11 Psychological Tricks That Basically Tell You What People Are Really Thinking
Question: do you ever find yourself tossing and turning at night with thoughts of the day’s conversations haunting your psyche? Yeah, we’ve been there, too. As we get older, we get wiser in some ways but tapping into the true intentions of those around us still doesn’t come all that easily. That’s why we like to spend our free time reading up on the holy grail of psychological tricks–body language.

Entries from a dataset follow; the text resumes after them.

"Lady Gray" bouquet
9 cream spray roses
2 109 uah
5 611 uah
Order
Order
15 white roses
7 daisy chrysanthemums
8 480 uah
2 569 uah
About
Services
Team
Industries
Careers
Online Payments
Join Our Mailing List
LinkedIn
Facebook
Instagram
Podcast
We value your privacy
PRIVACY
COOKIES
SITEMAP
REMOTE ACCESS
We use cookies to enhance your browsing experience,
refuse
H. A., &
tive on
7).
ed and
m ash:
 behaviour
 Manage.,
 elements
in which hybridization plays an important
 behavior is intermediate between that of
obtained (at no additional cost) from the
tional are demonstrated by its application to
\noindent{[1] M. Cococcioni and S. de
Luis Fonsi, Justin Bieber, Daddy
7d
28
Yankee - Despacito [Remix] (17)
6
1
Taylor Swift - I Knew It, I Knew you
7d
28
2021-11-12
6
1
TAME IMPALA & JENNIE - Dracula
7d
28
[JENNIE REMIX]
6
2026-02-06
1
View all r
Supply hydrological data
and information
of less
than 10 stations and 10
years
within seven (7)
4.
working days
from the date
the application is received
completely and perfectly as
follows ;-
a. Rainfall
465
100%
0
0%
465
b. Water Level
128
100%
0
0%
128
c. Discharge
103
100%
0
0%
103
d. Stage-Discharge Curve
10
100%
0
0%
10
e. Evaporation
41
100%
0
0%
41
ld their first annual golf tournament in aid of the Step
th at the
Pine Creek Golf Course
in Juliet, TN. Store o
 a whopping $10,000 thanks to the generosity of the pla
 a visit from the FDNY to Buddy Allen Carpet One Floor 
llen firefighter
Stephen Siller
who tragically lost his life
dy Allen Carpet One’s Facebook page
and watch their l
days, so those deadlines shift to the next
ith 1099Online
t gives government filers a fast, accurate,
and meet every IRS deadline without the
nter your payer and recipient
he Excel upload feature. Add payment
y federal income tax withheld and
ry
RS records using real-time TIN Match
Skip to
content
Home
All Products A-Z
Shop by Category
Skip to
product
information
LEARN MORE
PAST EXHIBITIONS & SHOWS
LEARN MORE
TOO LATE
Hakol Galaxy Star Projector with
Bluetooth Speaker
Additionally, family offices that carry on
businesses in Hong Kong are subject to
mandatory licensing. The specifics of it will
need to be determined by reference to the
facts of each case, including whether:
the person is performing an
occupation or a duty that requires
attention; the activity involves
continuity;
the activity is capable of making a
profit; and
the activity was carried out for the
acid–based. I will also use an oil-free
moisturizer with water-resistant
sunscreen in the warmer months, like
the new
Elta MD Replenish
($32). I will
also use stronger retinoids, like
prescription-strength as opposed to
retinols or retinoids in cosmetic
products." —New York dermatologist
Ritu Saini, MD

Some discredit the study as a sort of ‘pseudoscience’, but we find it to be a well-researched discipline that rings true more often than not. See for yourself with these 11 body language tricks revealed and soon you’ll be picking up on conversational subtexts in no time!
Here’s what it means…
When someone crosses their legs
Sure, skirt-wearing folk may cross their legs to “hide the goods,” so to speak, but the action doesn’t always have to do with outfit choice. If someone is doing this in front of you, it’s a sign that they may be feeling insecure and in need of some reassurance. Of course, if your goal is to make them feel inferior, in the first place, then good job! We guess…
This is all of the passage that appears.